**WORK ORDER:** What you copy should be the lines from the one with "At what (x,y)" through the end of the entries, word for word. Omit the pictures.

(Dataset records)

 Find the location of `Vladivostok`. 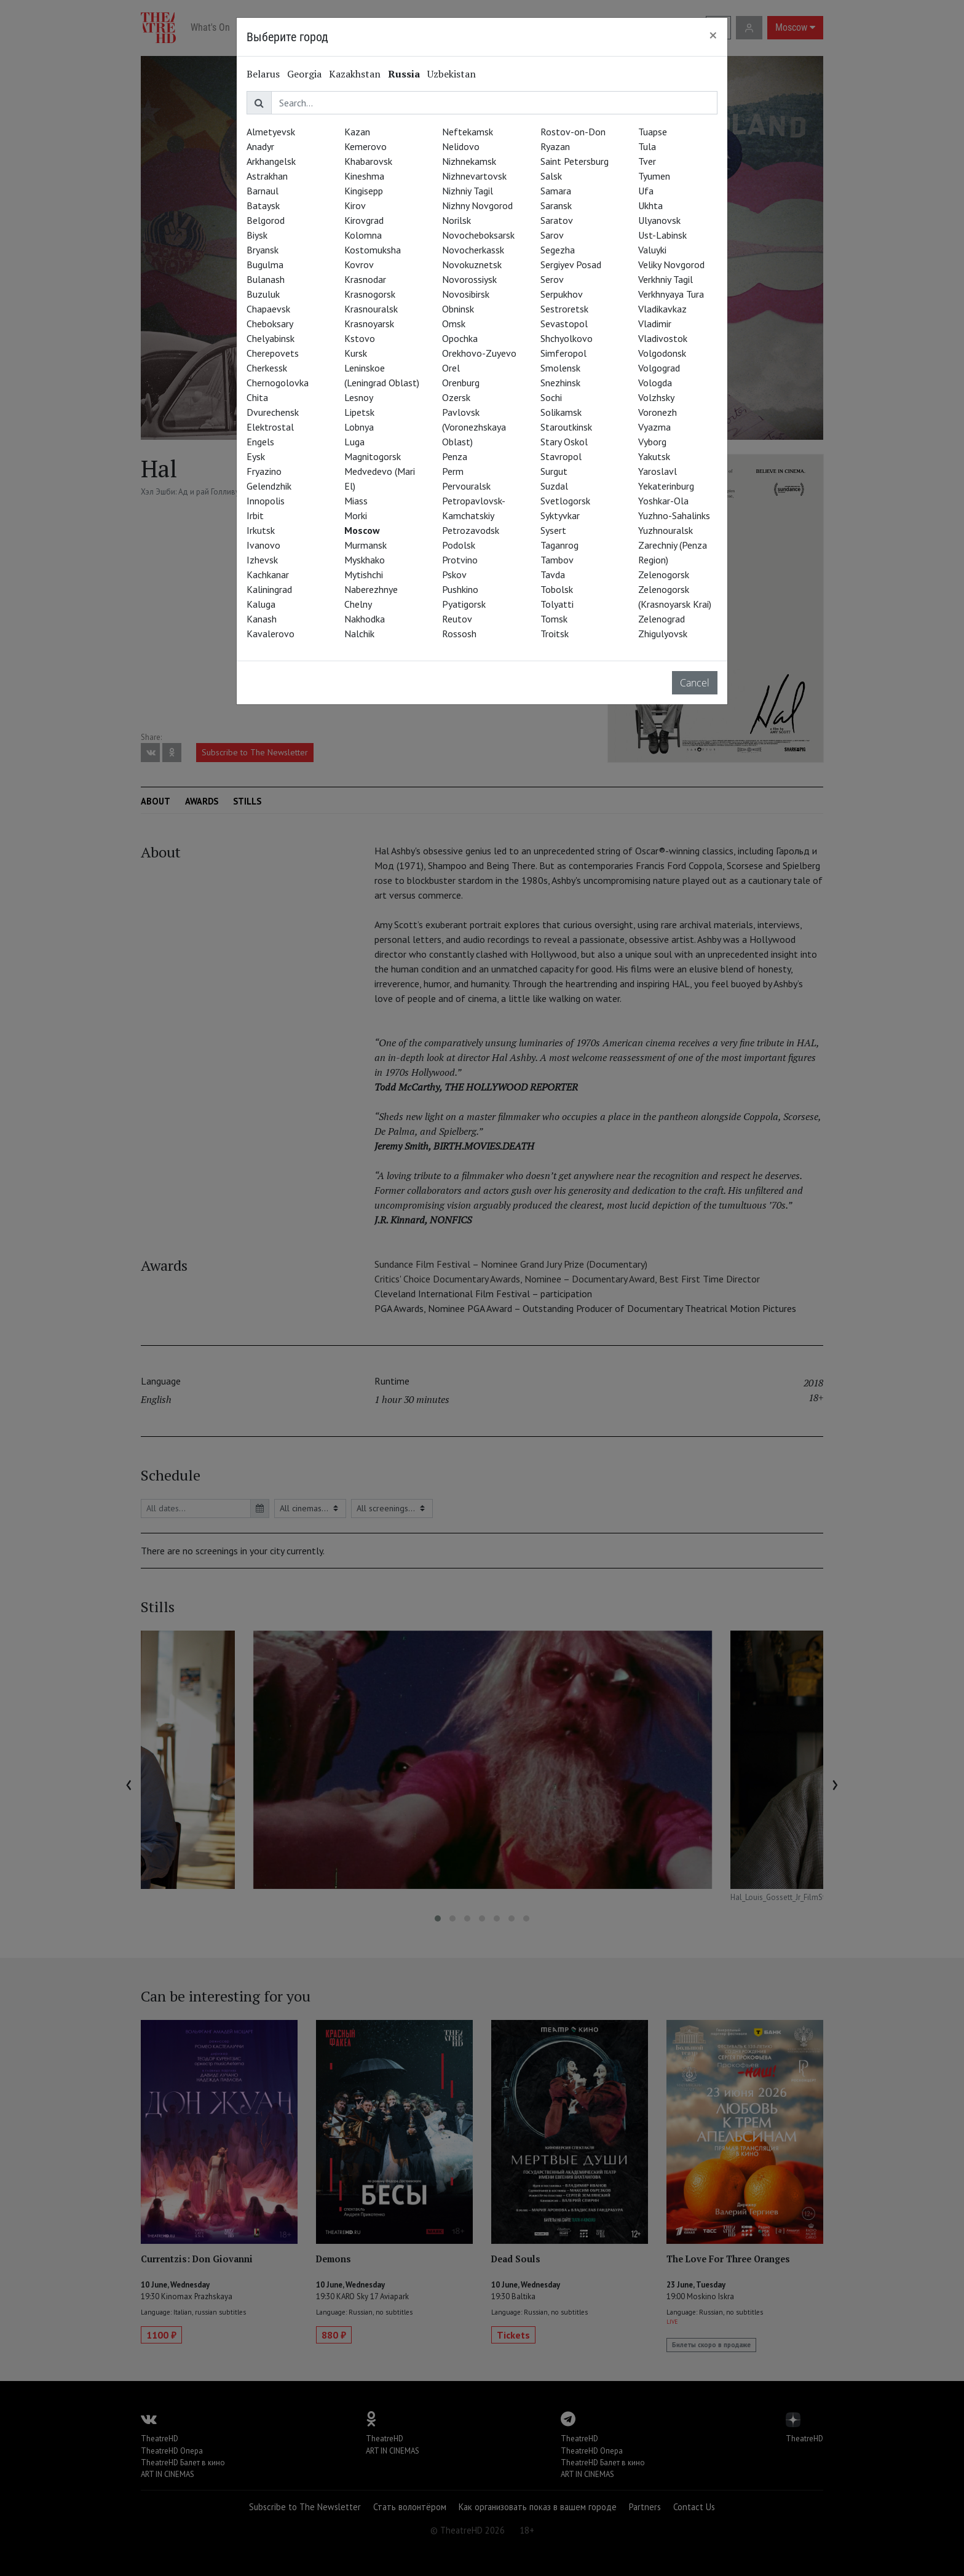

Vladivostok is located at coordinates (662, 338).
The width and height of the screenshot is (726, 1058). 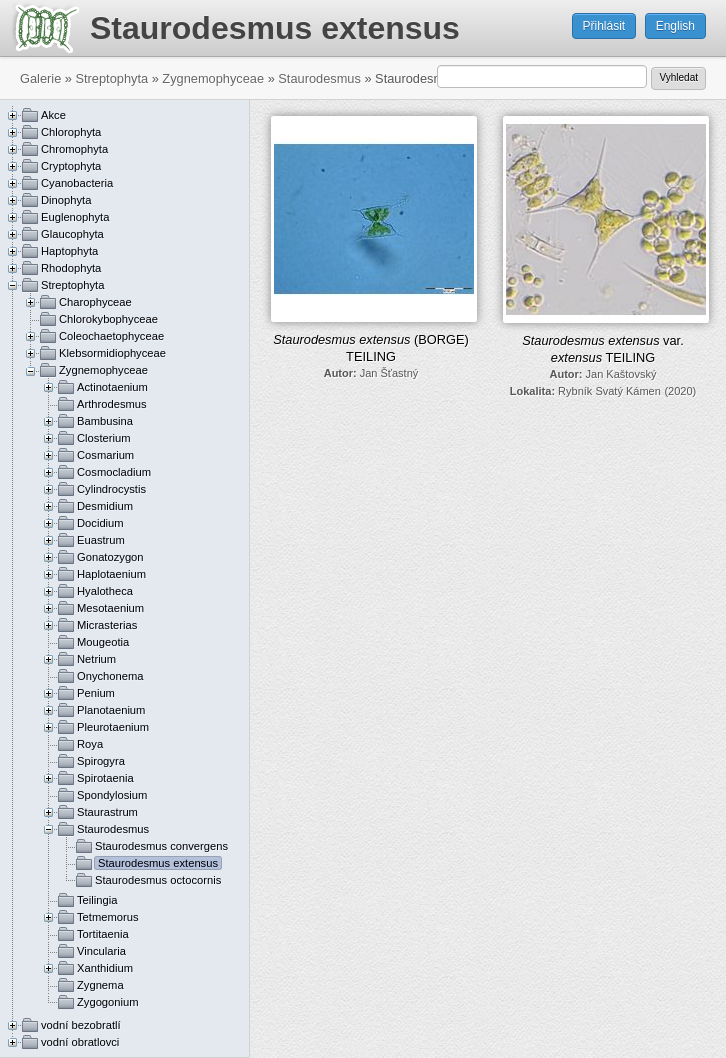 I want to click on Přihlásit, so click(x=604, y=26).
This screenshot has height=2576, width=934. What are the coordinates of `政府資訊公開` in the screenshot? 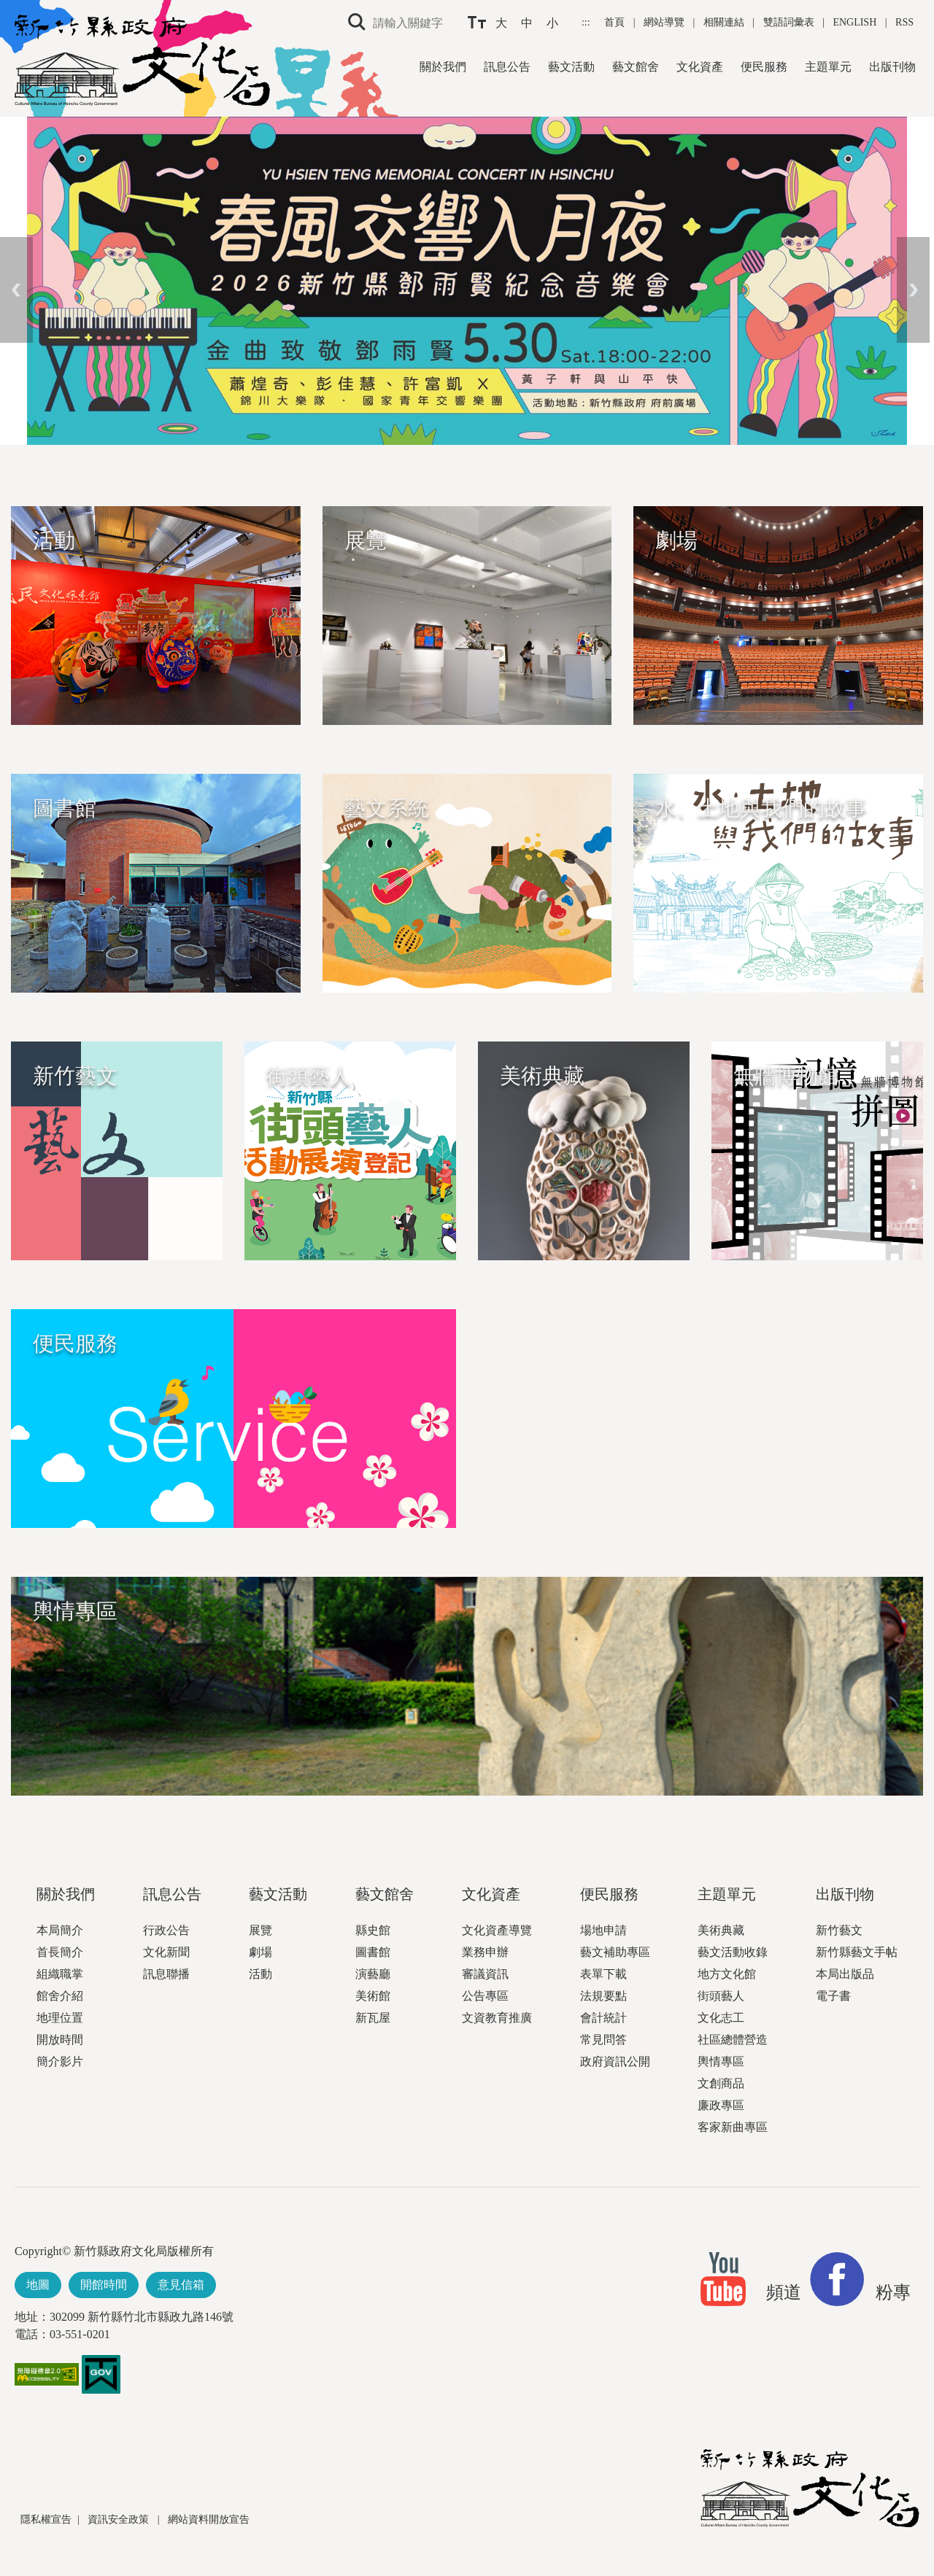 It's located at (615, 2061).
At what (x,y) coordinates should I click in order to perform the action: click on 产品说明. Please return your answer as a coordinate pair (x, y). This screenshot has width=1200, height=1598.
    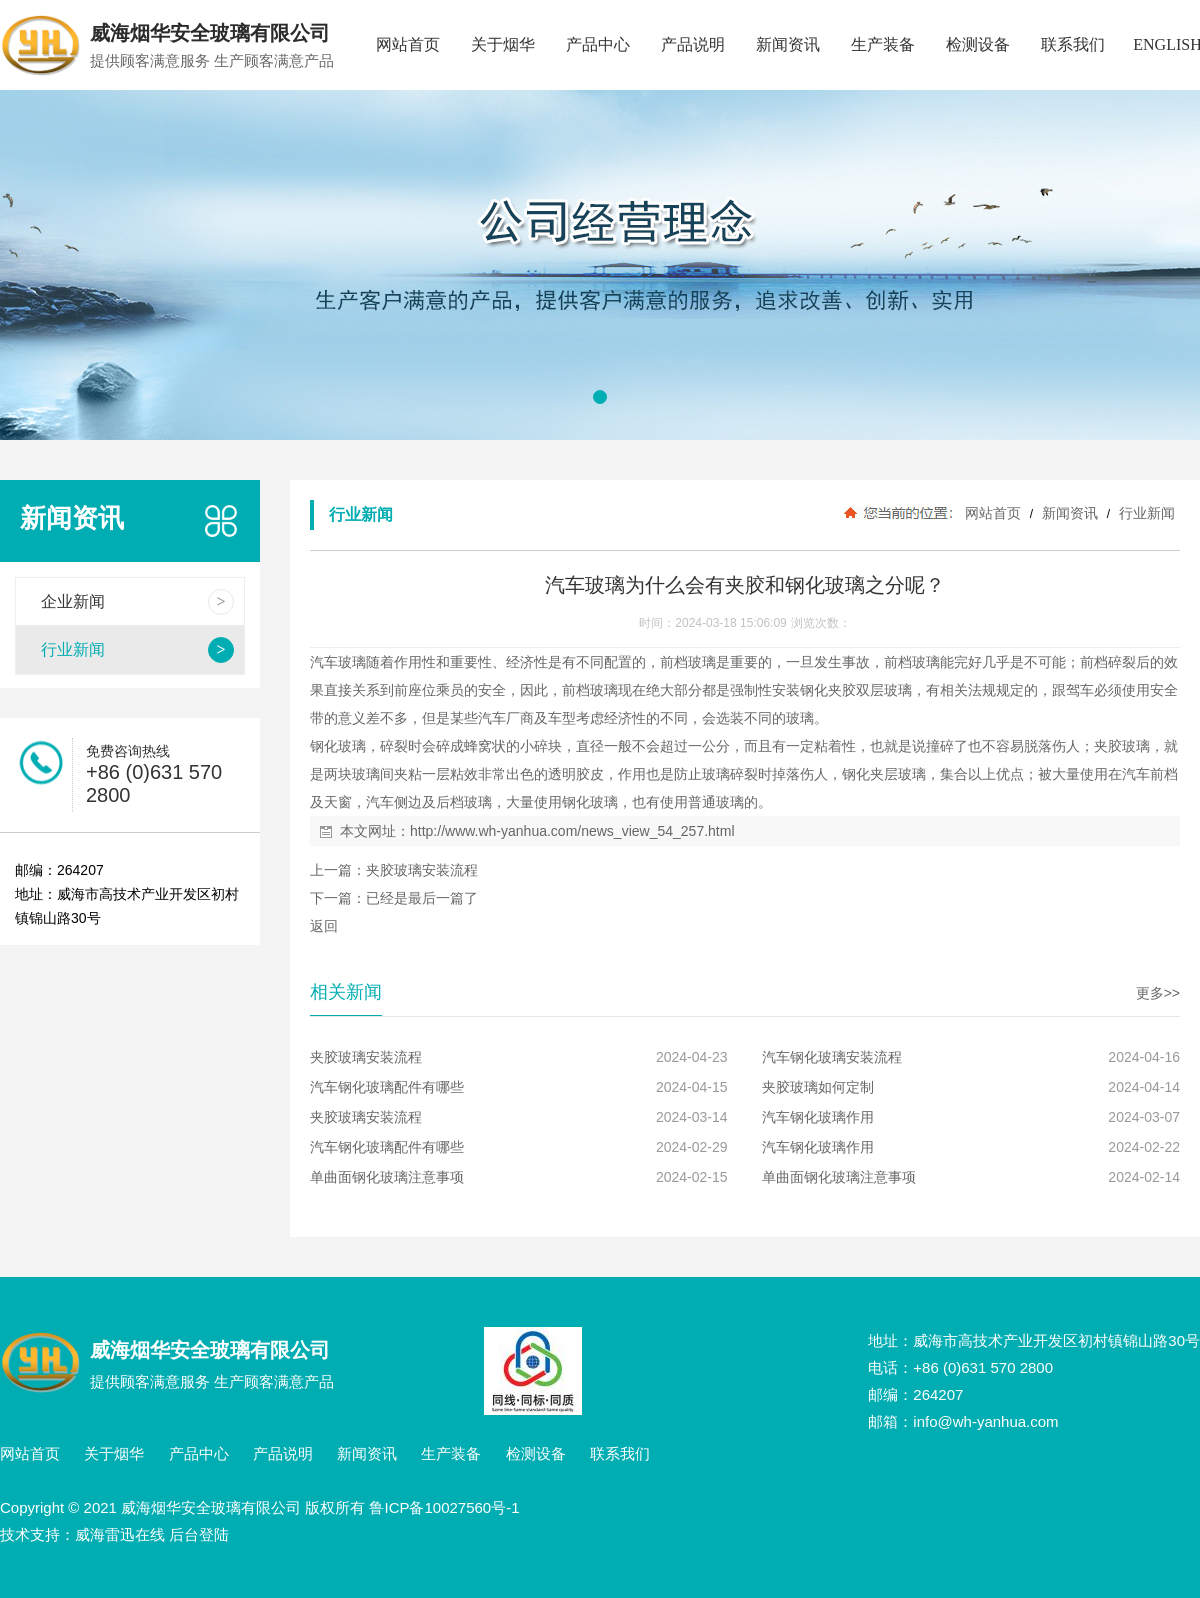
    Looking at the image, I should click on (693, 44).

**FINAL ANSWER:**
At what (x,y) coordinates should I click in order to perform the action: click on 产品说明. Please return your answer as a coordinate pair (x, y). This screenshot has width=1200, height=1598.
    Looking at the image, I should click on (693, 44).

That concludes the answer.